The clinical results presented May 7 were obtained with Logiq 700 using either the M3 or M12 transducer, both of which rely on GE's new transducer technology. M3 operates at 3 MHz, M12 at 12 MHz. End users need not buy both probes to obtain the kind of results commonly associated with the frequencies at which they operate.
The elevational focusing possible with the multi-element
2-D transducer, combined with VIP, provides uniform contrast and spatial resolution over the entire field-of-view.
"There is a uniformity of resolution from skin surface to the depth of the image," said Goldberg.
Users upgrading to the new technology might choose M3 or M12 to replace a probe at either a low or high frequency, depending on their mix of patients or interest in specific applications.

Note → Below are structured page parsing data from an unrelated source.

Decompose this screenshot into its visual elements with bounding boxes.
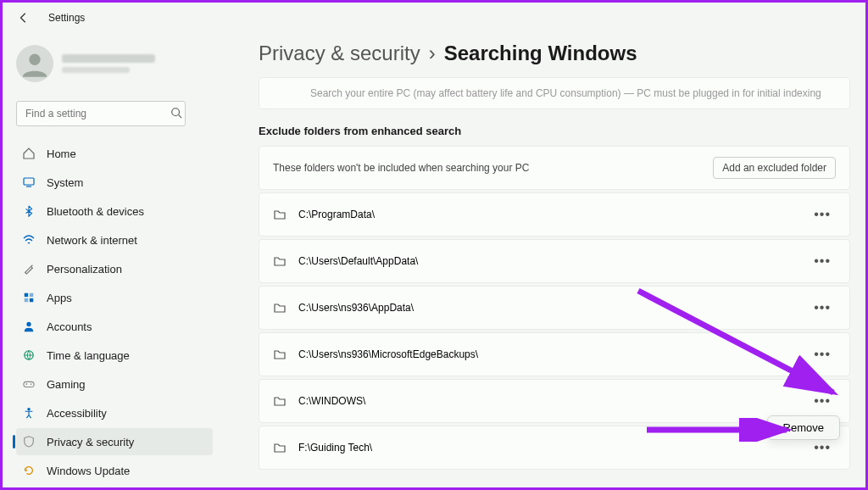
sidebar-item-label: System <box>47 176 83 189</box>
person-icon <box>21 319 36 334</box>
more-options-button[interactable]: ••• <box>809 203 836 226</box>
system-icon <box>21 175 36 190</box>
svg-rect-8 <box>30 298 33 302</box>
sidebar-item-label: Network & internet <box>47 234 137 247</box>
globe-icon <box>21 348 36 363</box>
user-profile[interactable] <box>16 40 213 87</box>
more-options-button[interactable]: ••• <box>809 343 836 365</box>
bluetooth-icon <box>21 203 36 219</box>
chevron-right-icon: › <box>429 42 436 65</box>
search-input[interactable] <box>16 101 186 126</box>
gamepad-icon <box>21 376 36 392</box>
sidebar-item-label: Personalization <box>47 263 122 276</box>
more-options-button[interactable]: ••• <box>809 297 836 319</box>
apps-icon <box>21 290 36 305</box>
profile-sub-blur <box>62 67 130 73</box>
info-card: Search your entire PC (may affect batter… <box>259 77 850 109</box>
folder-icon <box>273 441 287 454</box>
sidebar-item-time[interactable]: Time & language <box>16 342 213 369</box>
svg-point-13 <box>27 408 31 411</box>
svg-point-12 <box>31 383 32 385</box>
sidebar-item-label: Time & language <box>47 349 130 362</box>
svg-rect-3 <box>24 178 34 185</box>
excluded-folder-row[interactable]: C:\Users\Default\AppData\ ••• <box>259 239 850 283</box>
folder-icon <box>273 394 287 408</box>
folder-path: C:\ProgramData\ <box>298 209 375 220</box>
update-icon <box>21 463 36 478</box>
excluded-folder-row[interactable]: C:\Users\ns936\MicrosoftEdgeBackups\ ••• <box>259 332 850 376</box>
folder-path: C:\Users\ns936\MicrosoftEdgeBackups\ <box>298 348 478 360</box>
excluded-folder-row[interactable]: F:\Guiding Tech\ ••• <box>259 426 850 470</box>
sidebar-item-label: Windows Update <box>47 465 130 477</box>
folder-icon <box>273 348 287 361</box>
sidebar-item-label: Privacy & security <box>47 436 134 448</box>
excluded-folder-row[interactable]: C:\WINDOWS\ ••• <box>259 379 850 423</box>
breadcrumb-parent[interactable]: Privacy & security <box>259 42 420 65</box>
more-options-button[interactable]: ••• <box>809 250 836 272</box>
sidebar-item-label: Gaming <box>47 378 86 391</box>
sidebar-item-accessibility[interactable]: Accessibility <box>16 399 213 426</box>
add-excluded-folder-button[interactable]: Add an excluded folder <box>713 157 836 179</box>
sidebar-nav: Home System Bluetooth & devices Network … <box>16 140 213 484</box>
excluded-folder-row[interactable]: C:\ProgramData\ ••• <box>259 192 850 237</box>
sidebar-item-update[interactable]: Windows Update <box>16 457 213 484</box>
svg-rect-6 <box>30 293 33 297</box>
sidebar-item-apps[interactable]: Apps <box>16 284 213 311</box>
sidebar-item-label: Accounts <box>47 320 92 333</box>
profile-name-blur <box>62 54 155 63</box>
exclude-header-row: These folders won't be included when sea… <box>259 146 850 190</box>
sidebar-item-label: Home <box>47 148 76 160</box>
folder-path: C:\Users\ns936\AppData\ <box>298 302 414 314</box>
sidebar-item-privacy[interactable]: Privacy & security <box>16 428 213 455</box>
avatar <box>16 45 53 82</box>
search-icon <box>170 107 182 122</box>
sidebar-item-label: Bluetooth & devices <box>47 205 144 218</box>
back-button[interactable] <box>16 10 31 25</box>
folder-path: F:\Guiding Tech\ <box>298 442 372 454</box>
remove-context-menu[interactable]: Remove <box>767 415 840 440</box>
sidebar-item-bluetooth[interactable]: Bluetooth & devices <box>16 198 213 225</box>
breadcrumb-current: Searching Windows <box>444 42 637 65</box>
accessibility-icon <box>21 405 36 420</box>
sidebar-item-personalization[interactable]: Personalization <box>16 255 213 282</box>
svg-point-1 <box>172 109 180 116</box>
folder-icon <box>273 301 287 315</box>
excluded-folder-row[interactable]: C:\Users\ns936\AppData\ ••• <box>259 286 850 330</box>
shield-icon <box>21 434 36 449</box>
wifi-icon <box>21 232 36 248</box>
app-title: Settings <box>48 12 85 24</box>
sidebar-item-gaming[interactable]: Gaming <box>16 370 213 398</box>
section-title-related: Related settings <box>259 485 850 487</box>
sidebar-item-label: Apps <box>47 292 72 304</box>
svg-rect-5 <box>25 293 28 297</box>
svg-rect-7 <box>25 298 28 302</box>
svg-rect-11 <box>24 381 34 387</box>
sidebar-item-network[interactable]: Network & internet <box>16 226 213 253</box>
folder-icon <box>273 254 287 268</box>
sidebar-item-label: Accessibility <box>47 407 107 420</box>
svg-point-9 <box>26 322 31 326</box>
more-options-button[interactable]: ••• <box>809 390 836 412</box>
sidebar-item-accounts[interactable]: Accounts <box>16 313 213 340</box>
brush-icon <box>21 261 36 276</box>
exclude-description: These folders won't be included when sea… <box>273 162 529 174</box>
sidebar-item-system[interactable]: System <box>16 169 213 196</box>
folder-path: C:\WINDOWS\ <box>298 395 365 407</box>
breadcrumb: Privacy & security › Searching Windows <box>259 42 850 65</box>
svg-point-0 <box>29 54 40 65</box>
svg-line-2 <box>179 115 182 119</box>
sidebar-item-home[interactable]: Home <box>16 140 213 167</box>
folder-icon <box>273 208 287 221</box>
folder-path: C:\Users\Default\AppData\ <box>298 255 418 267</box>
home-icon <box>21 146 36 161</box>
section-title-exclude: Exclude folders from enhanced search <box>259 125 850 137</box>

But they probably would not need both.
"We have the ability to be more flexible with any one probe," said Dr. Thomas Stavros, an assistant clinical professor at the University of Colorado. "We could scan with one probe and arrive at the same answer as if we used more than one probe operating at different frequencies."
Each new 2-D probe from GE lists at $30,000, although Ishrak stated that the company plans to work with customers through trade-ins of existing probes or other financial incentives that might support their acquisition of the technology. Buyers will have to come up with an additional $15,000 or so to obtain the Voxel Image Processor that will allow these probes to reach their potential. Because the 3-D capability has yet to be cleared by the FDA, the company has not set a price for this part of the upgrade.
Clearance is anticipated in a matter of weeks, however, at which time the technology will be available immediately for shipping. Customers seeking to upgrade to the currently available technologies can expect to receive product within 60 days of ordering.
The new release and anticipated 3-D adjunct are just the first steps toward a far more advanced ultrasound system that Ishrak envisions in the years ahead. That system will take shape incrementally as GE engineers craft and assemble the pieces as part of their annual technology introductions.